Speaking with MoguraVR during a trip to Tokushima, Japan to attend the anime event Machi Asobi, Luckey opened up about his personal hobby of cosplay—a freedom he didn’t have while at Facebook—the Japanese VR market, and the future of VR headsets.
Update: Parts 2 and Part 3 of Luckey’s interview have been published.
VR enthusiast Marulu translated the article, which was originally published in Japanese, for Road to VR.
Cosplay and Freedom
First we asked Palmer Luckey about his cosplay impressions.
Some of Palmer’s previous female cosplay: Matoi Ryuuko from Kill la Kill, Tracer from Overwatch. He creates the outfits himself. His first cosplay was Seto Kaiba from Yugioh.
It was fun. I have cosplayed several times in America but this was my first time cosplaying in Japan. This is the first time that my cosplaying has gotten this much attention. Normally no one stops to look at my cosplay. I don’t know if the reason I got this much attention was because I cosplayed in Japan, but I think that the “uniqueness” was a big part of it. Anyhow it was really fun.
We accompanied Palmer Lucky at the Machi Asobi event, we had lots of fun at the event.
I think the location the event was held at was really beautiful. The idea to use an entire street for a large scale anime event is a great idea. This is a good way of utilizing the normally small and cramped convention center aimed at businesses for an anime convention.
I also had lots of fun in the city of Tokushima. There was a lot of green, and there even was a river. It was a wonderful experience to ride a boat to visit the anime art gallery underneath the bridges. I also cosplayed at the cosplay area near the riverside, everyone was taking pictures of me, it was a impressive spectacle.
Machi Asobi actually is a event to revitalize the city.
So it was a plan to increase tourism.
[Regarding your risque cosplay] your behavior at this cosplay event was rather ‘free’. Do you have any personal rules regarding this kind of behavior?
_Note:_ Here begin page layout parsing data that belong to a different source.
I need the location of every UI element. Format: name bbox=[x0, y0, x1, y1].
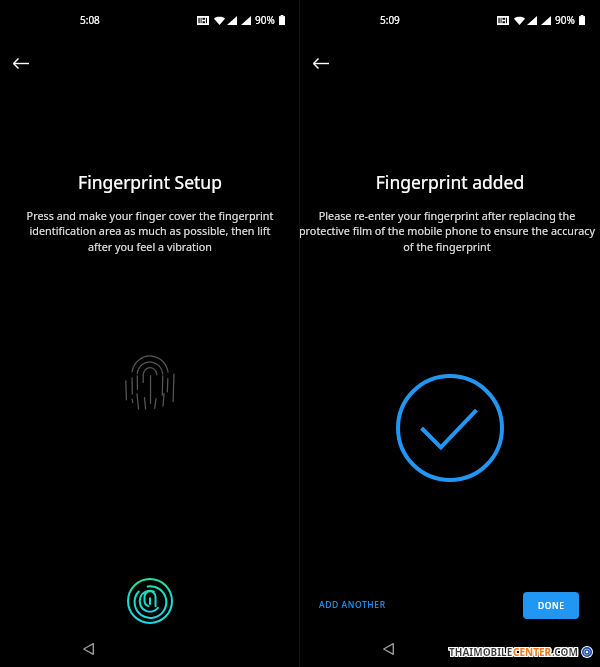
button[interactable]: DONE bbox=[523, 592, 579, 619]
staticText: CENTER bbox=[514, 646, 553, 660]
staticText: THAIMOBILE bbox=[448, 644, 512, 658]
staticText: ADD ANOTHER bbox=[319, 599, 386, 611]
staticText: .COM bbox=[553, 645, 579, 659]
staticText: 5:09 bbox=[380, 13, 400, 27]
staticText: THAIMOBILE bbox=[450, 646, 514, 660]
staticText: DONE bbox=[538, 600, 565, 612]
staticText: CENTER bbox=[512, 646, 551, 660]
staticText: CENTER bbox=[514, 645, 553, 659]
staticText: .COM bbox=[551, 644, 577, 658]
staticText: THAIMOBILE bbox=[449, 646, 513, 660]
staticText: THAIMOBILE bbox=[448, 646, 512, 660]
staticText: CENTER bbox=[513, 646, 552, 660]
staticText: Please re-enter your fingerprint after r… bbox=[297, 208, 597, 255]
button[interactable]: ADD ANOTHER bbox=[312, 592, 393, 618]
staticText: CENTER bbox=[514, 644, 553, 658]
staticText: CENTER bbox=[513, 645, 552, 659]
staticText: THAIMOBILE bbox=[450, 645, 514, 659]
staticText: THAIMOBILE bbox=[449, 645, 513, 659]
staticText: .COM bbox=[551, 645, 577, 659]
staticText: .COM bbox=[553, 644, 579, 658]
staticText: CENTER bbox=[512, 644, 551, 658]
staticText: CENTER bbox=[512, 645, 551, 659]
staticText: .COM bbox=[552, 645, 578, 659]
staticText: .COM bbox=[552, 646, 578, 660]
staticText: 5:08 bbox=[80, 13, 100, 27]
staticText: .COM bbox=[552, 644, 578, 658]
staticText: Press and make your finger cover the fin… bbox=[22, 208, 278, 255]
staticText: .COM bbox=[551, 646, 577, 660]
button[interactable]: Fingerprint sensor bbox=[126, 577, 174, 625]
staticText: Fingerprint Setup bbox=[0, 170, 300, 194]
button[interactable]: Back bbox=[301, 43, 341, 83]
staticText: Fingerprint added bbox=[300, 170, 600, 194]
staticText: THAIMOBILE bbox=[449, 644, 513, 658]
button[interactable]: Back bbox=[68, 629, 108, 667]
staticText: 90% bbox=[555, 13, 575, 27]
staticText: THAIMOBILE bbox=[448, 645, 512, 659]
button[interactable]: Back bbox=[368, 629, 408, 667]
button[interactable]: Back bbox=[1, 43, 41, 83]
staticText: .COM bbox=[553, 646, 579, 660]
staticText: CENTER bbox=[513, 644, 552, 658]
staticText: 90% bbox=[255, 13, 275, 27]
staticText: THAIMOBILE bbox=[450, 644, 514, 658]
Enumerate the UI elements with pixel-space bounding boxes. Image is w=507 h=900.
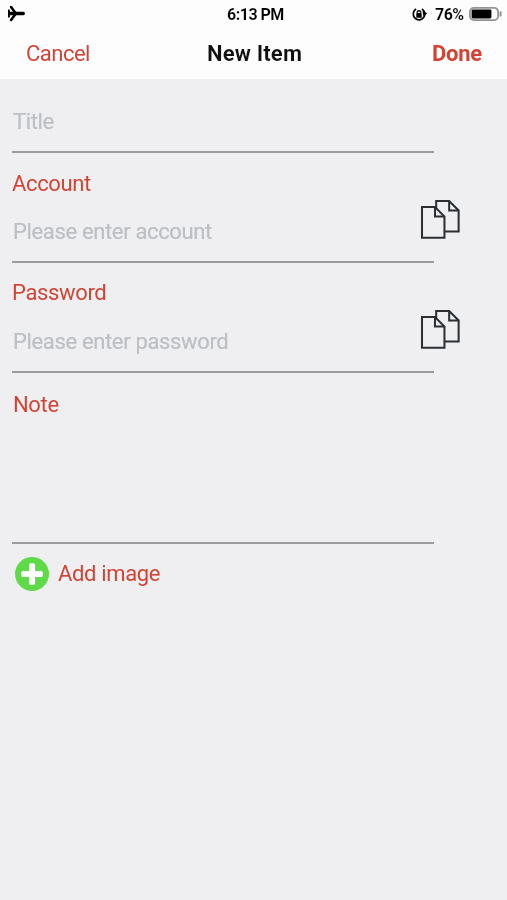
button[interactable]: Account xyxy=(0,153,507,261)
staticText: Cancel xyxy=(26,41,90,67)
button[interactable]: Password xyxy=(0,263,507,371)
staticText: Please enter account xyxy=(13,219,212,245)
staticText: Password xyxy=(12,280,107,306)
button[interactable]: Add image xyxy=(15,555,167,593)
button[interactable]: Done xyxy=(410,31,507,77)
button[interactable]: Copy account xyxy=(416,195,464,243)
staticText: 76% xyxy=(435,5,464,24)
button[interactable]: Cancel xyxy=(0,31,112,77)
button[interactable]: Note xyxy=(0,373,507,542)
button[interactable]: Copy password xyxy=(416,305,464,353)
staticText: New Item xyxy=(207,41,303,67)
staticText: Note xyxy=(13,392,59,418)
staticText: Please enter password xyxy=(13,329,229,355)
button[interactable]: Title xyxy=(0,80,507,151)
staticText: Add image xyxy=(58,561,161,587)
staticText: 6:13 PM xyxy=(227,5,284,24)
staticText: Title xyxy=(13,109,54,135)
staticText: Account xyxy=(12,171,91,197)
staticText: Done xyxy=(432,41,482,67)
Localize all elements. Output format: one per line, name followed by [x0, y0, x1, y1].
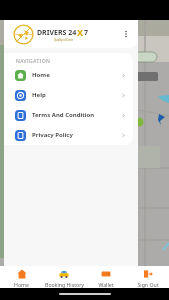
staticText: X — [77, 26, 84, 38]
button[interactable]: Home — [0, 269, 43, 288]
staticText: Help — [32, 91, 46, 99]
staticText: Privacy Policy — [32, 131, 73, 139]
button[interactable]: Wallet — [85, 269, 127, 288]
staticText: Quality of Drive — [54, 38, 73, 42]
staticText: Terms And Condition — [32, 111, 95, 119]
button[interactable]: Home — [4, 65, 133, 85]
button[interactable]: More options — [120, 28, 132, 40]
button[interactable]: Help — [4, 85, 133, 105]
staticText: DRIVERS 24 — [37, 28, 77, 38]
staticText: 7 — [84, 28, 89, 38]
button[interactable]: Terms And Condition — [4, 105, 133, 125]
button[interactable]: Sign Out — [127, 269, 169, 288]
staticText: Home — [32, 71, 50, 79]
staticText: NAVIGATION — [16, 58, 51, 65]
staticText: Home — [14, 281, 29, 288]
staticText: Sign Out — [137, 281, 159, 288]
button[interactable]: Privacy Policy — [4, 125, 133, 145]
button[interactable]: Booking History — [43, 269, 85, 288]
staticText: Wallet — [98, 281, 114, 288]
staticText: Booking History — [45, 281, 84, 288]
When I work I am extremely self controlled. It also is the same when I dedicate my free time towards my work. But when I am not working it is a entirely different story. I don’t care about how people look at me and about how they think about me. What I care about in my free time is how I can enjoy myself. I do this so when I return to work I will have regained all my energy.
I really love to cosplay and hanging out with people at these events. It is the same with my cosplay this time as Quiet, I did it because I love to cosplay and because I thought other people also would enjoy it.
At the moment I am an unemployed engineer, when I worked at Facebook I was just a business person. The Oculus offices were on the Facebook campus. It certainly was a great working environment. But I had to restrain myself working there. I could not cosplay while working at Facebook.
Palmer said he felt like Umarua chan from the anime “Himouto! Umaru-Chan” while working at Facebook. On the outside Umaru is a perfect talented high school student without flaws but once she arrives at home she is a lazy Otaku.
That’s right, Umaru was holding a secret. She was an Otaku but never showed that side of her outside of her house. I was in exactly the same situation as her for several years. I am glad I’m not currently employed, the good thing about independence is that you can stay yourself both at home and when outside.